▶ _Task to carry out_:
Check every line of the data for the string "certificate" and copy the ones that have it.

▶ _Records_:
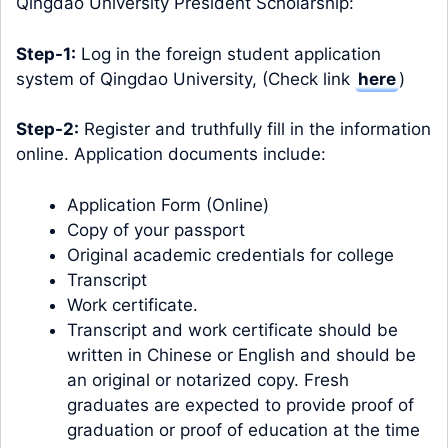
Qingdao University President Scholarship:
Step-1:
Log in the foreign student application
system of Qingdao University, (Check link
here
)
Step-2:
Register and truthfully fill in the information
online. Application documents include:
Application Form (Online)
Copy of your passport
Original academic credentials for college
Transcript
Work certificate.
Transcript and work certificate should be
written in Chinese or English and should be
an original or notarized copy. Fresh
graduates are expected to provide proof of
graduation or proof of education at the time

...

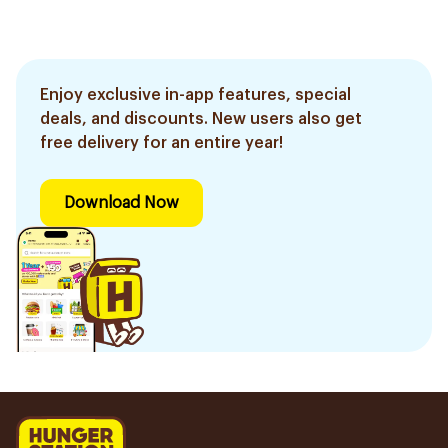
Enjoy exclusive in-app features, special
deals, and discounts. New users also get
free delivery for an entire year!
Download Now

▶ _Reply_:
Work certificate.
Transcript and work certificate should be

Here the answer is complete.